**Records for the exercise**:
==========
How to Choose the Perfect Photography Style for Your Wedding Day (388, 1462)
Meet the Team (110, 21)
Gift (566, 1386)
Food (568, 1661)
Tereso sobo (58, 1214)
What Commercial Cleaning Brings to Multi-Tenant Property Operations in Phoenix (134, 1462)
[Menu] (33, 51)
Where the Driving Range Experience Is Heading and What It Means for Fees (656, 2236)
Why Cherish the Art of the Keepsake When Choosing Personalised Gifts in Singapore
==========
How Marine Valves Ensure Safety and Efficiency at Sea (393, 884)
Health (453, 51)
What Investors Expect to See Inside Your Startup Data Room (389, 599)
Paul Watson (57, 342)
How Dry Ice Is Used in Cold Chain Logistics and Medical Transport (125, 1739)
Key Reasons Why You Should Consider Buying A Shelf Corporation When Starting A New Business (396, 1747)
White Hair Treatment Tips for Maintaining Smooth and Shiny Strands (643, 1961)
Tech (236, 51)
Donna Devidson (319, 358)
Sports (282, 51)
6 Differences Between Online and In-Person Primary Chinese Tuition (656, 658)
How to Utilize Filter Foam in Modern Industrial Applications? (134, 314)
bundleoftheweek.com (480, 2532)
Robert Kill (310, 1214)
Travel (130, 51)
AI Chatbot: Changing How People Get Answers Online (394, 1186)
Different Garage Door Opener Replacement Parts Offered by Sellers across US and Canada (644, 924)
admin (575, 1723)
==========
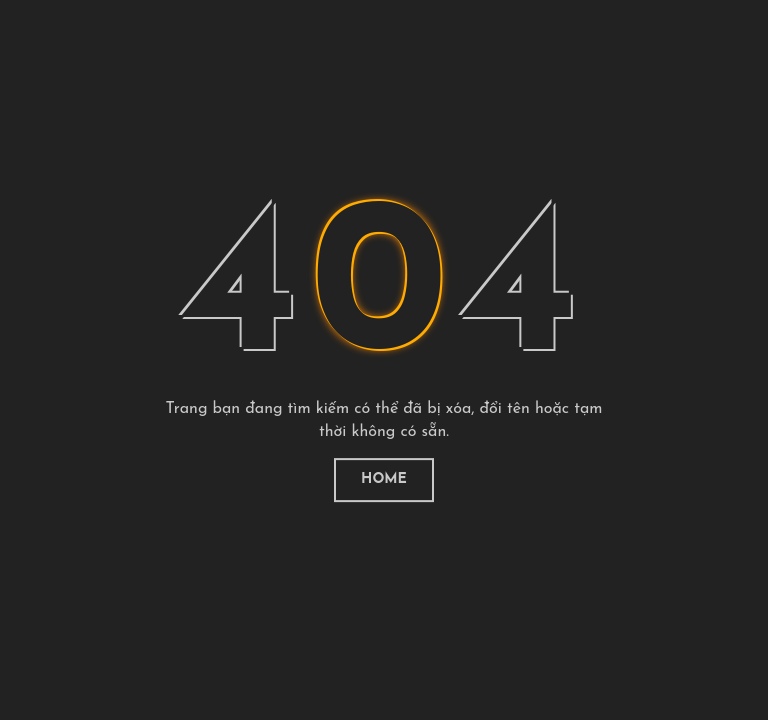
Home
==========
**Task requirements**: Output, from the data above, the lines from the line with "What Investors Expect" to the line with "Key Reasons Why" exactly as they stand, both ends included and nothing else.

**Solved exercise**:
What Investors Expect to See Inside Your Startup Data Room (389, 599)
Paul Watson (57, 342)
How Dry Ice Is Used in Cold Chain Logistics and Medical Transport (125, 1739)
Key Reasons Why You Should Consider Buying A Shelf Corporation When Starting A New Business (396, 1747)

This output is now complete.